Maybe it makes sense to keep the current behavior as the default (as that's the S.T.Json default), and just tell people to specify UnsafeRelaxedJsonEscaping via JsonSerializerOptions if they want unescaped chars.
related: https://github.com/dotnet/efcore/issues/33443
We also escape all unicode chars in JSON property names, however when building a JSON path for query or update we don't escape those chars. This leads to us not fetching/updating the requested JSON fragments
Note that we'd need to not escape - and deal with non-escaped JSON data - everywhere in our stack (SaveChanges, JSON path generation, shaper - see #33771.
As in https://github.com/dotnet/efcore/pull/33771#pullrequestreview-2092452772, we should consider doing this for 9.0 as well, since #33771 is a breaking change for people querying externally-inputted JSON data that isn't escaped.

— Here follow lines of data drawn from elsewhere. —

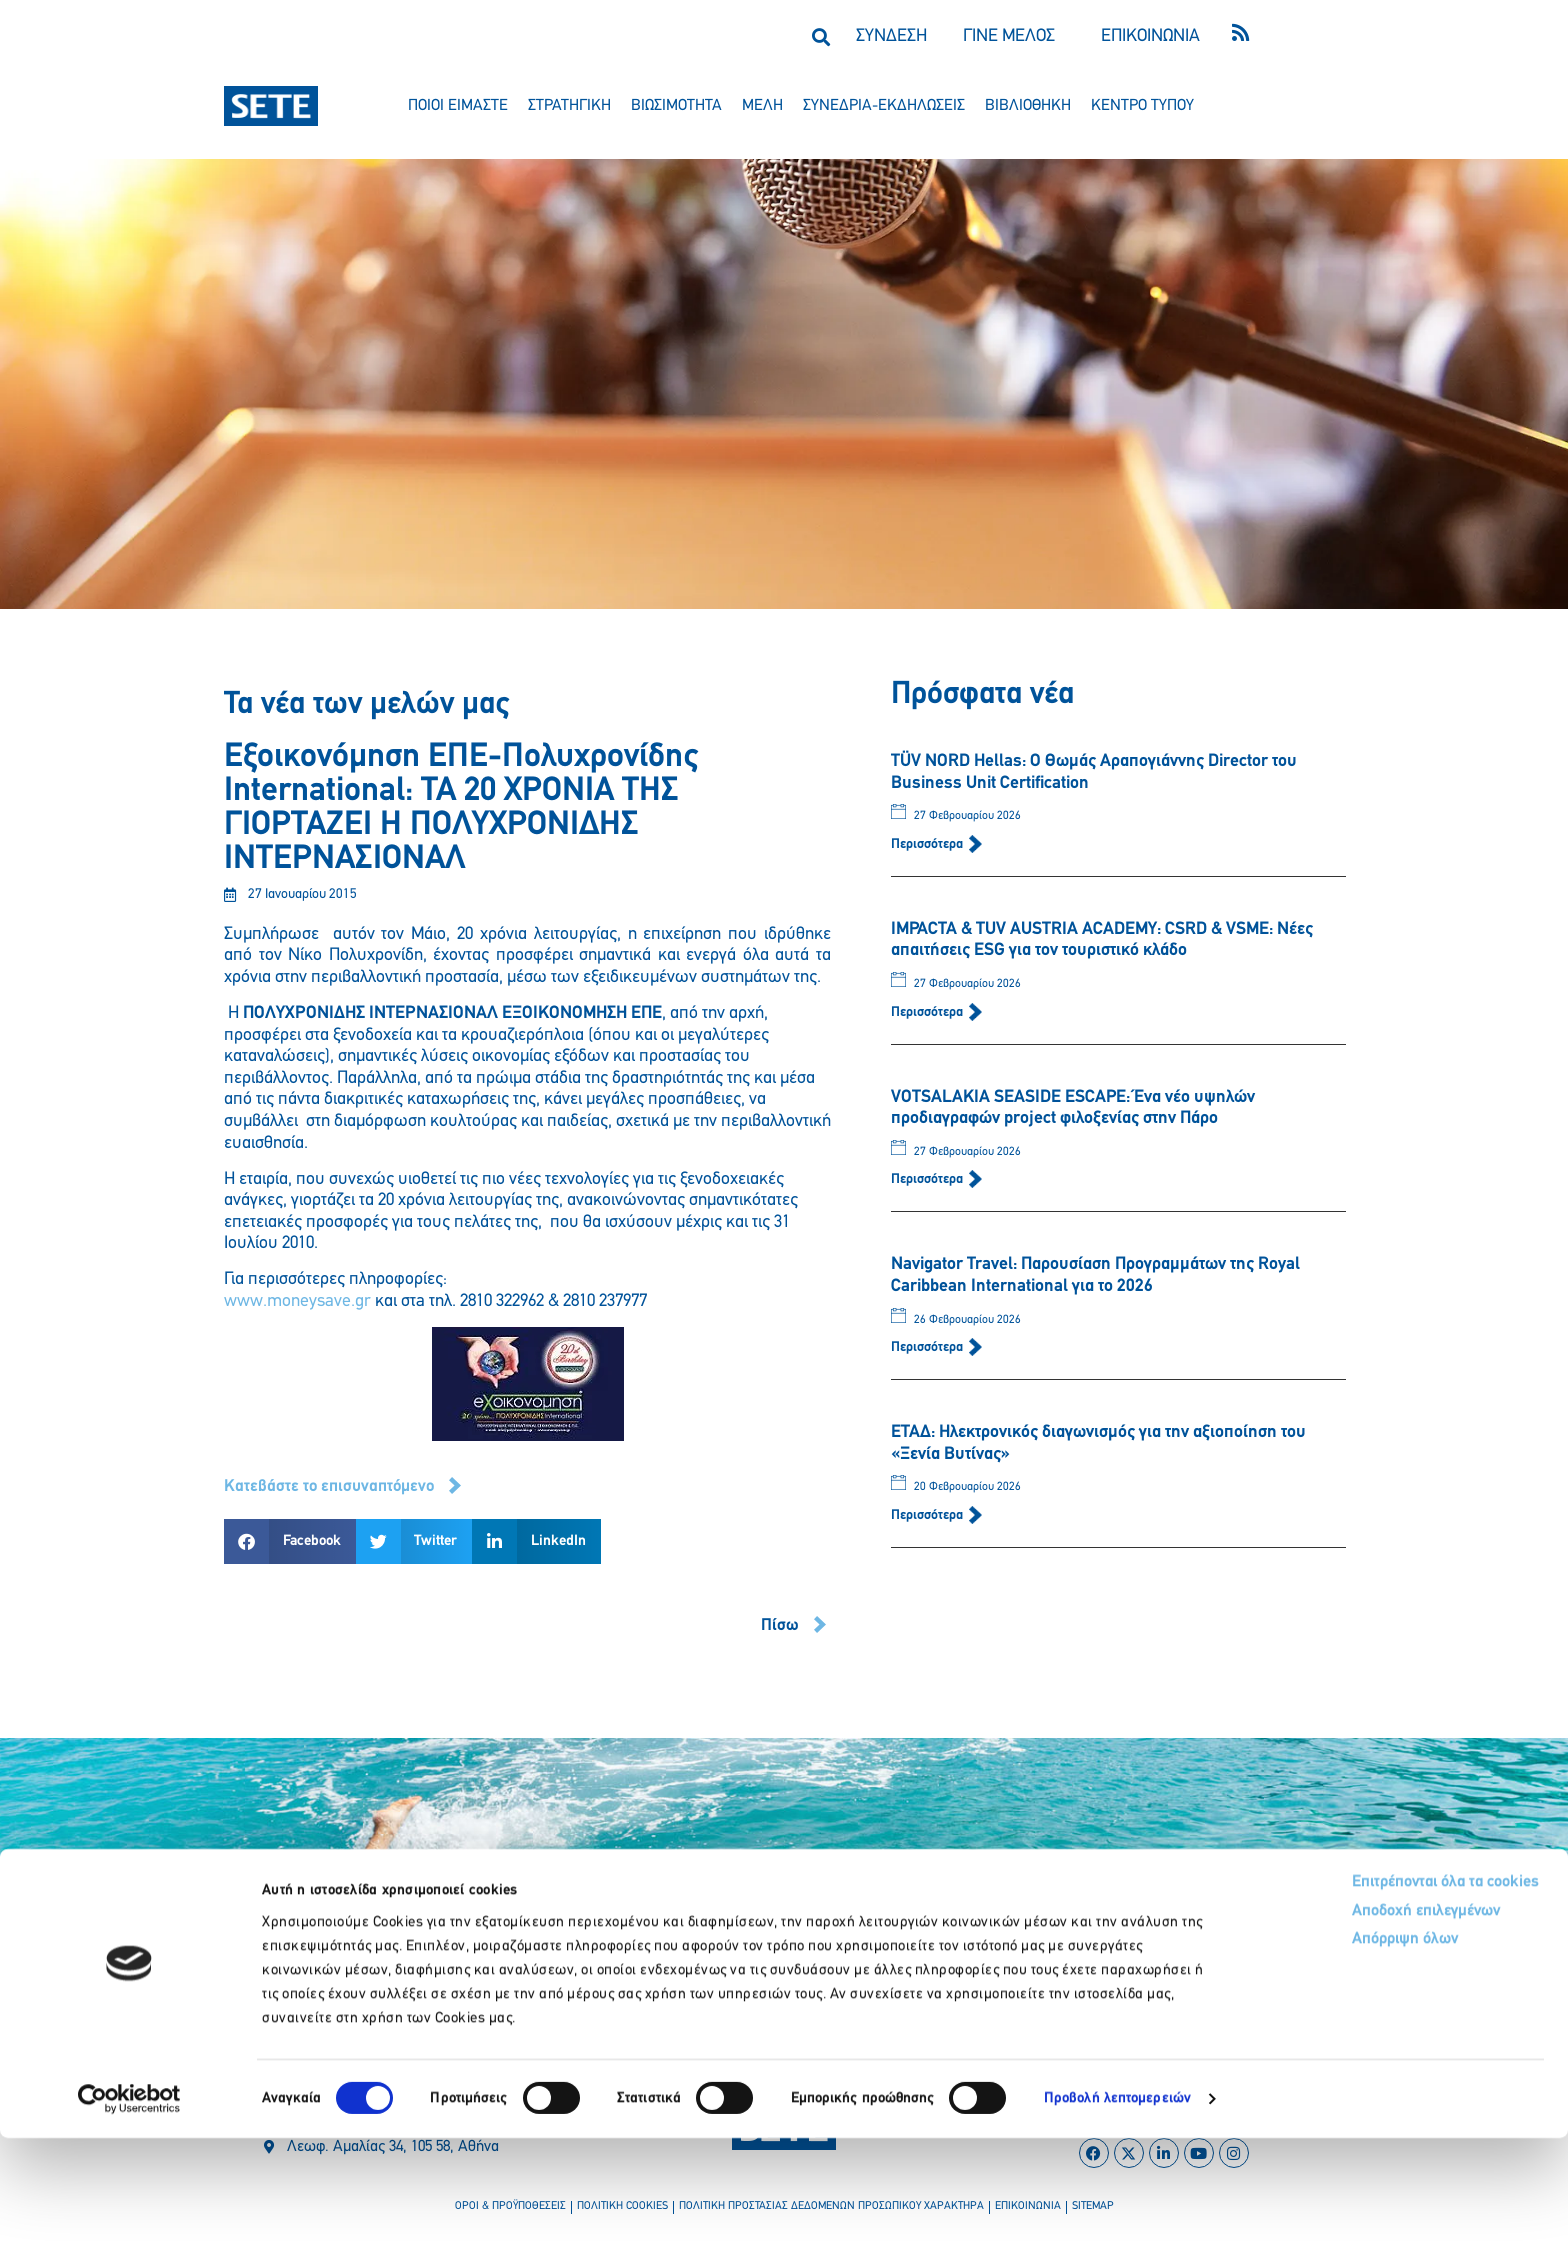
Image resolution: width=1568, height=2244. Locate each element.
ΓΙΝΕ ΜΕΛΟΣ (1009, 36)
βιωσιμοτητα (676, 106)
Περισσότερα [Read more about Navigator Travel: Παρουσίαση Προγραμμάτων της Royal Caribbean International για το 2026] (928, 1347)
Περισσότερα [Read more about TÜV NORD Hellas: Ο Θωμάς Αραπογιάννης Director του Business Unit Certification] (928, 844)
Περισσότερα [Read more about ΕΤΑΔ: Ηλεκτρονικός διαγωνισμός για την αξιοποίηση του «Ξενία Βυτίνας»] (928, 1515)
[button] (820, 36)
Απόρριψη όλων (1316, 2050)
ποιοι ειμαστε (458, 106)
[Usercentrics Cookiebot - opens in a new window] (129, 2205)
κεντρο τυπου (1142, 106)
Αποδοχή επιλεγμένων (1340, 2020)
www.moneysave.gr (297, 1301)
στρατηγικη (569, 106)
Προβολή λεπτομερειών (1117, 2204)
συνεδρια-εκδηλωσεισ (884, 106)
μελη (762, 106)
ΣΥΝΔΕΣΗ (891, 36)
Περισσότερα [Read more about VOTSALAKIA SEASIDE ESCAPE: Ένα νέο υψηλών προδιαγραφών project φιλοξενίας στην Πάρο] (928, 1179)
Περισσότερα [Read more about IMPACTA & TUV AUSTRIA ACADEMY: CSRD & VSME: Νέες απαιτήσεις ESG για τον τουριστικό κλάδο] (928, 1012)
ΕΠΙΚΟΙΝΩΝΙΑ (1150, 36)
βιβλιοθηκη (1028, 106)
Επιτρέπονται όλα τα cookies (1360, 1989)
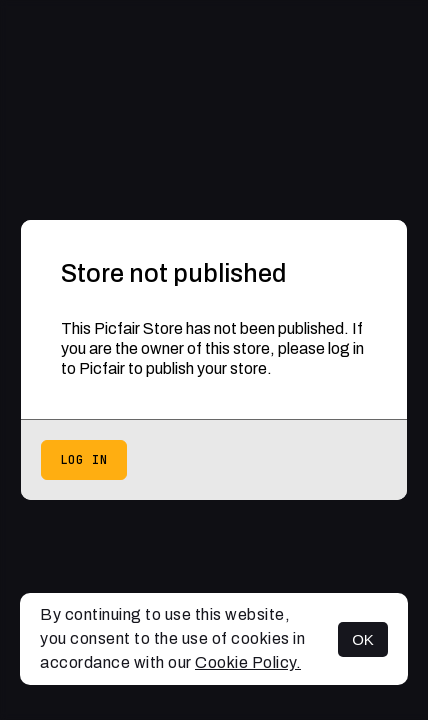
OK (363, 639)
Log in (84, 460)
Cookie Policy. (248, 662)
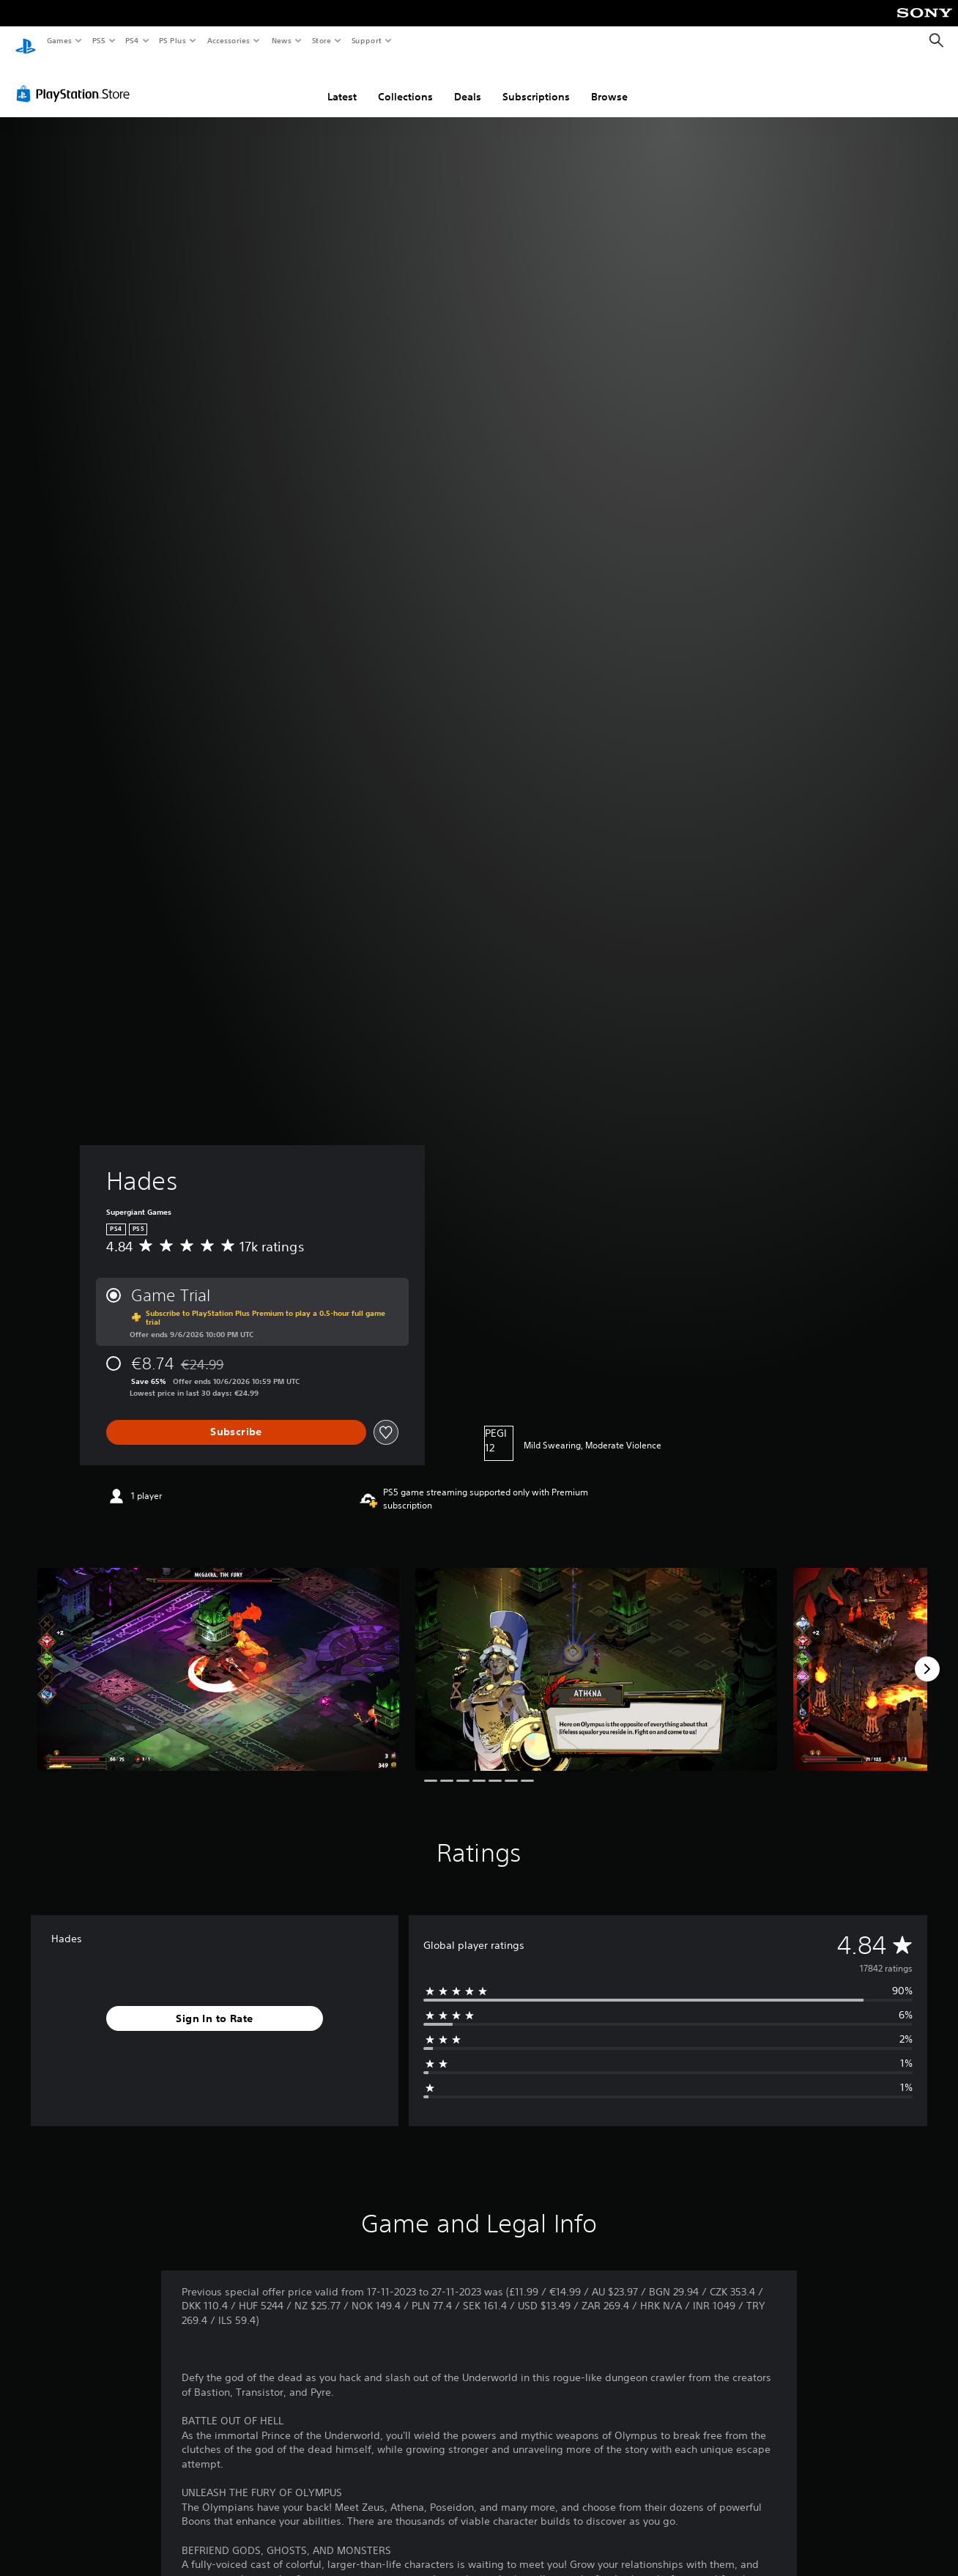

Note for the implementer: (as pointed out by @Charlieface here: https://github.com/dotnet/efcore/issues/33443#issuecomment-2140160687) when we allow un-escaped JSON strings, we need to escape single and double quotes and also pre-pend N to the JSON path string.
Design discussion:
- We'll indeed try to get this in for 9.0, along with #33771 (but not critical).
- We won't make any effort to support both escaped and non-escaped JSON content in the same database. For example, a single context option is probably sufficient as an application-wide setting, as opposed to e.g. a column-by-column setting.
Sorry to chime in here. Currently in EF Core 8, there is no way we can persist Unicode characters in non-escaped form for JSON columns? There is no easy workaround, correct? If this feature makes it to EF9, any plans to backport it to EF8 too? Or we'll be forced to update to .NET 9 and use EF9?